Standard & Poor cut its outlook for Iceland to ‘negative’ from ‘stable’ yesterday, citing the increased risk of a hard landing for the economy.
Iceland’s sovereign credit ratings, however, remain unchanged. S&P affirmed Iceland’s A+/A-1 foreign currency and AA/A-1+ local currency issuer ratings.
The rating for Icelandic / Norwegian bank Glitnir is also unaffected by the announcement. S&P’s report concludes, “The ratings on [Glitnir] are underpinned by its strong domestic franchise, as well as by geographic diversification through its growing presence in Norway, Sweden, and Finland“.
S&P recognises “the bank’s consistently high profitability and current good asset quality, both in Iceland and elsewhere. The ratings continue to reflect S&P’s view that Glitnir Bank’s liquidity management is prudent and transparent, even though the bank remains highly reliant on wholesale foreign currency funding”.
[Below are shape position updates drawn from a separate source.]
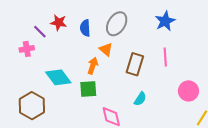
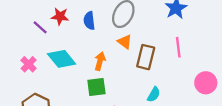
pink cross: (27, 49) -> (29, 64), moved, turned -32
orange triangle: (106, 49) -> (125, 42), moved
cyan diamond: (58, 77) -> (62, 59), moved

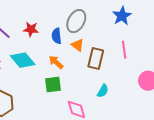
red star: (60, 16) -> (31, 29), moved
blue semicircle: (89, 21) -> (57, 36), moved
orange arrow: (100, 61) -> (56, 62), turned -63

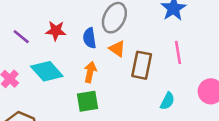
orange arrow: (56, 62) -> (90, 72), turned 63
cyan semicircle: (103, 91) -> (167, 101), moved

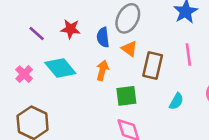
green square: (87, 101) -> (126, 96), moved

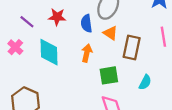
cyan diamond: (60, 68) -> (49, 52), turned 40
pink cross: (24, 74) -> (15, 47), moved
cyan semicircle: (176, 101) -> (145, 82), moved

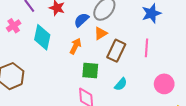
blue semicircle: (86, 23) -> (81, 20), turned 42
orange triangle: (110, 33) -> (101, 33), turned 40

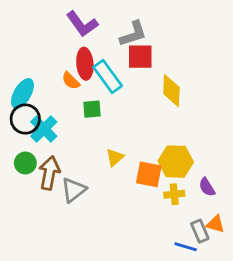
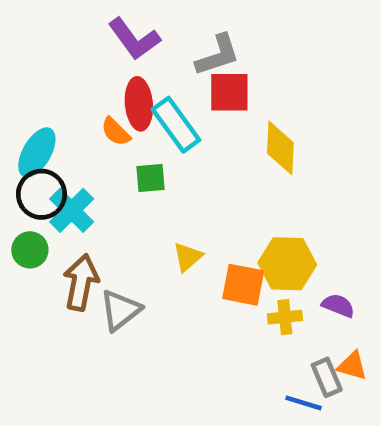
green circle: (25, 163) -> (30, 250), moved
purple semicircle: (207, 187) -> (338, 306), turned 144

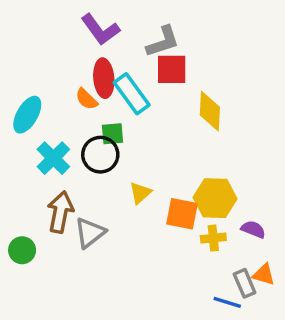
black circle: (42, 194) -> (100, 155), moved
green circle: (30, 250) -> (22, 250), moved

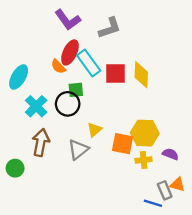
red square: (172, 69) -> (116, 74), moved
red ellipse: (104, 78) -> (70, 52), turned 30
gray triangle: (90, 233) -> (78, 149), moved

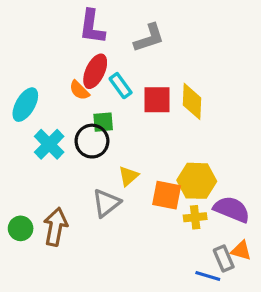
purple L-shape: (68, 20) -> (92, 27), turned 44
cyan rectangle: (89, 63) -> (121, 86), size x0.7
brown arrow: (41, 142) -> (55, 227), moved
purple semicircle: (170, 154) -> (232, 209), size x1.6

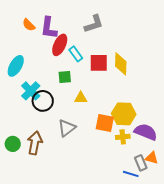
purple L-shape: (92, 27) -> (49, 28), moved
orange semicircle: (79, 90) -> (29, 25), moved
black circle: (92, 141) -> (43, 101), moved
yellow triangle: (128, 176) -> (81, 98), moved, turned 40

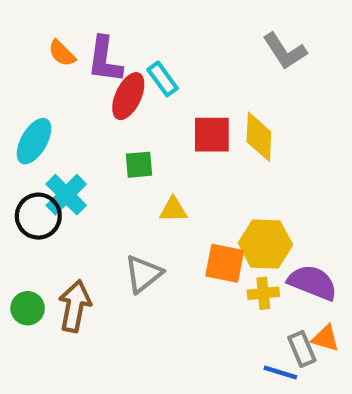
gray L-shape: (94, 24) -> (285, 51), moved, turned 75
cyan rectangle: (76, 54) -> (163, 79), moved
black circle: (43, 101) -> (38, 216), moved

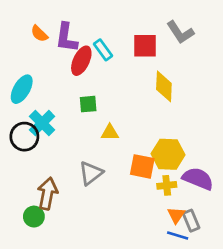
red square: (212, 135) -> (145, 46), moved
green circle: (28, 308) -> (34, 217), moved
orange triangle: (325, 338) -> (176, 215), moved, turned 48

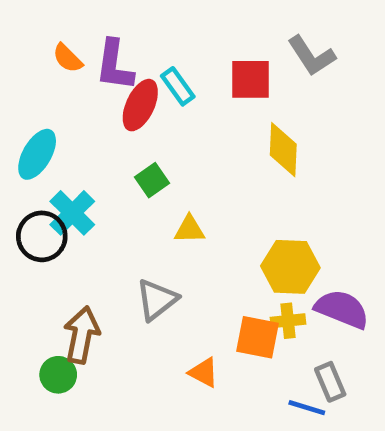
green square: (88, 104) -> (152, 180), turned -30
orange square: (142, 166) -> (258, 337), moved
orange triangle: (176, 215) -> (204, 372), moved, turned -36

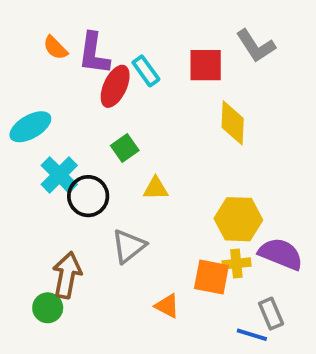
cyan ellipse: (37, 154) -> (30, 127), turned 30
black circle: (42, 236) -> (88, 196), moved

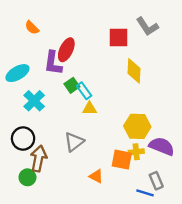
purple L-shape: (94, 54) -> (53, 63), moved
cyan rectangle: (146, 71) -> (84, 91), moved
black circle: (88, 196) -> (23, 139), moved

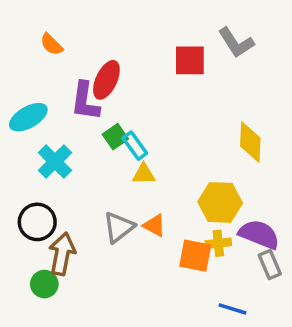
yellow diamond: (134, 71) -> (250, 142), moved
orange triangle: (96, 176) -> (154, 225), moved
gray rectangle: (156, 181) -> (270, 265), moved

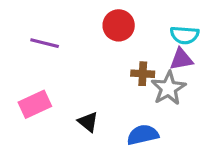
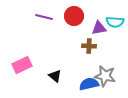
purple line: (45, 43) -> (44, 17), moved
purple triangle: (181, 59) -> (99, 28), moved
gray star: (168, 88) -> (105, 76), moved, turned -30

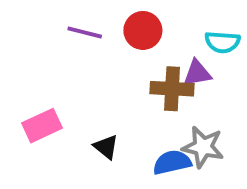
purple triangle: (99, 28) -> (197, 73), moved
brown cross: (89, 46) -> (172, 89), size x1.5

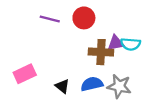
cyan semicircle: (222, 42) -> (131, 44), moved
blue semicircle: (172, 162) -> (92, 84), moved

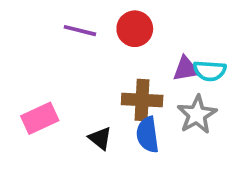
brown cross: (101, 52) -> (142, 100), moved
blue semicircle: (92, 84) -> (148, 135), turned -85
gray star: (119, 86) -> (197, 115), moved, turned 30

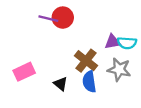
red circle: (135, 29) -> (63, 18), moved
brown cross: (142, 100) -> (86, 61), turned 35
gray star: (197, 115) -> (119, 69), turned -30

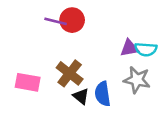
brown cross: (86, 61) -> (70, 73), moved
pink rectangle: (24, 72) -> (28, 82), turned 35
black triangle: (61, 84) -> (81, 96), moved

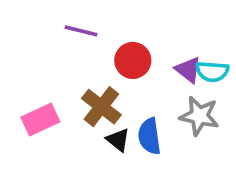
red circle: (72, 20) -> (133, 60), moved
purple triangle: (129, 48) -> (188, 70), turned 48
pink rectangle: (28, 82) -> (40, 120), turned -35

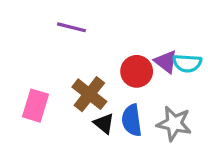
red circle: (133, 60) -> (137, 71), moved
gray star: (199, 116) -> (174, 124), moved
pink rectangle: (40, 120) -> (36, 106), turned -48

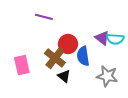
red circle: (137, 71) -> (68, 44), moved
pink rectangle: (36, 106) -> (22, 65), turned -30
blue semicircle: (132, 120) -> (83, 56), moved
S&P goes on to say that, “Given the bank’s increased geographical and product diversification, the ratings reflect our expectation that it should be able to maintain profitability at comfortable levels, despite Iceland’s challenging economic environment and the potential for higher loan losses and lower financial gains.”
Glitnir bank specialises in three global industry segments: seafood / food, sustainable energy and offshore services vessels, as well as offering universal banking and financial services. The Glitnir group is based in Iceland and Norway but also operates in Sweden, Denmark, Finland, Luxembourg, Russia, US, Canada, China, the UK and the US.